* [What the exercise asks]:
Below are some records. Retype exactly the lines from the one containing "Eliane Cantanhêde" through the one containing "ການຢັ້ງຢືນລະບົບຕ່ອງໂສ້ FSC®-C", both included, skipping every picture.

* [Supplied records]:
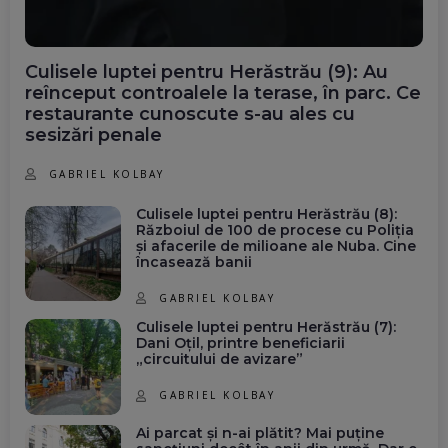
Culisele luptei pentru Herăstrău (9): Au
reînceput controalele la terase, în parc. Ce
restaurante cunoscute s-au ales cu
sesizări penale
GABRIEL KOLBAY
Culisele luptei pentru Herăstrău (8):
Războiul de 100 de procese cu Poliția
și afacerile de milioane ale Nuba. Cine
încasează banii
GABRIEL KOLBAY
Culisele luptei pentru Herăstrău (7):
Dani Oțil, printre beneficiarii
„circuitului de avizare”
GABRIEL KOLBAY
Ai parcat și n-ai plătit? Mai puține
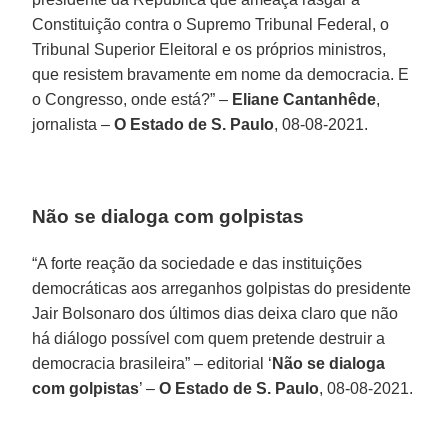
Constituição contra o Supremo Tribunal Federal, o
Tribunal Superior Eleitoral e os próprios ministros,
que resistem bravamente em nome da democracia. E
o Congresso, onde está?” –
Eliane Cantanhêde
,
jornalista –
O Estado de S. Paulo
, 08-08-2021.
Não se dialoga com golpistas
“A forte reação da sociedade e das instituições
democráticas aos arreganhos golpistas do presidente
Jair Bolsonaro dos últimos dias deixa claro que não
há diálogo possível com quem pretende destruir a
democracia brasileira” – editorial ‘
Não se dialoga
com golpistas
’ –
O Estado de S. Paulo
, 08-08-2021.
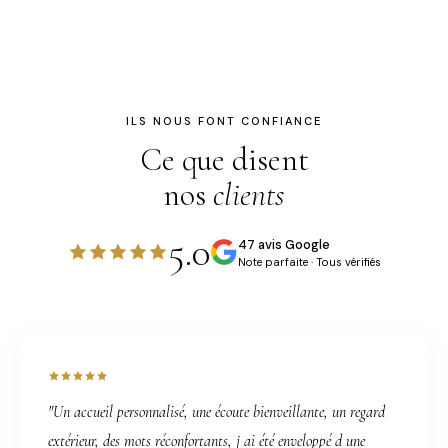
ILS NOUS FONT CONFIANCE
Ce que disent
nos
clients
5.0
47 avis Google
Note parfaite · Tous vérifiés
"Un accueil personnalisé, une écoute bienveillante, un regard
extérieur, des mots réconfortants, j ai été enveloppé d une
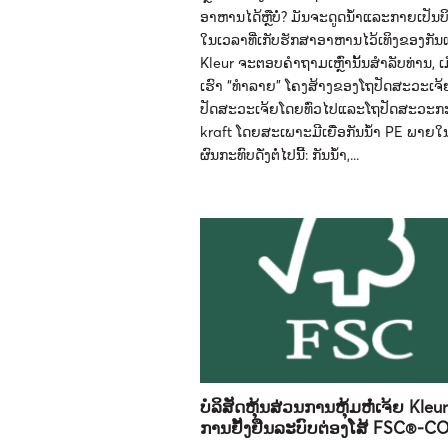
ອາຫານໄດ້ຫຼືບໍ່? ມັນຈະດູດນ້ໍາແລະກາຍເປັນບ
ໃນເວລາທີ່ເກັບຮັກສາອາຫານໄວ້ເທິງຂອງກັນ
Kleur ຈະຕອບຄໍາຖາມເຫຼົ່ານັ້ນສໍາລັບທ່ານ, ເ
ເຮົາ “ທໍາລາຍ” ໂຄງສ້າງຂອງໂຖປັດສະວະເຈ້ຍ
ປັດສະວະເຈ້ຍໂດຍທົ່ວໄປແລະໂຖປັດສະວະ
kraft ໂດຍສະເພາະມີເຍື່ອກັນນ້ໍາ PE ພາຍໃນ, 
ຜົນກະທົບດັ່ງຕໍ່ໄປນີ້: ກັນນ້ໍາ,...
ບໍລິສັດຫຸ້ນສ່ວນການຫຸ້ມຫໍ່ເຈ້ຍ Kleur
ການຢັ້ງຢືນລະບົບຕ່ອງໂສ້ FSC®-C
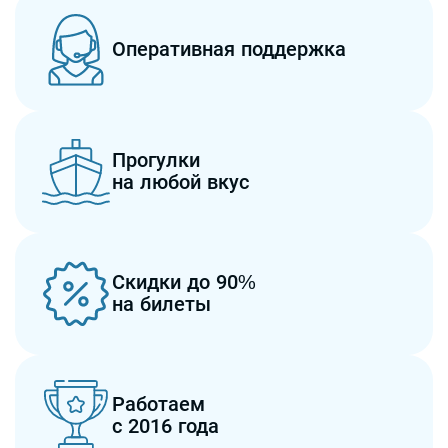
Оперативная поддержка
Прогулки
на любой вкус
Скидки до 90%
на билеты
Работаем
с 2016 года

* [Reply]:
Eliane Cantanhêde
,
jornalista –
O Estado de S. Paulo
, 08-08-2021.
Não se dialoga com golpistas
“A forte reação da sociedade e das instituições
democráticas aos arreganhos golpistas do presidente
Jair Bolsonaro dos últimos dias deixa claro que não
há diálogo possível com quem pretende destruir a
democracia brasileira” – editorial ‘
Não se dialoga
com golpistas
’ –
O Estado de S. Paulo
, 08-08-2021.
ILS NOUS FONT CONFIANCE
Ce que disent
nos
clients
5.0
47 avis Google
Note parfaite · Tous vérifiés
"Un accueil personnalisé, une écoute bienveillante, un regard
extérieur, des mots réconfortants, j ai été enveloppé d une
ອາຫານໄດ້ຫຼືບໍ່? ມັນຈະດູດນ້ໍາແລະກາຍເປັນບ
ໃນເວລາທີ່ເກັບຮັກສາອາຫານໄວ້ເທິງຂອງກັນ
Kleur ຈະຕອບຄໍາຖາມເຫຼົ່ານັ້ນສໍາລັບທ່ານ, ເ
ເຮົາ “ທໍາລາຍ” ໂຄງສ້າງຂອງໂຖປັດສະວະເຈ້ຍ
ປັດສະວະເຈ້ຍໂດຍທົ່ວໄປແລະໂຖປັດສະວະ
kraft ໂດຍສະເພາະມີເຍື່ອກັນນ້ໍາ PE ພາຍໃນ, 
ຜົນກະທົບດັ່ງຕໍ່ໄປນີ້: ກັນນ້ໍາ,...
ບໍລິສັດຫຸ້ນສ່ວນການຫຸ້ມຫໍ່ເຈ້ຍ Kleur
ການຢັ້ງຢືນລະບົບຕ່ອງໂສ້ FSC®-C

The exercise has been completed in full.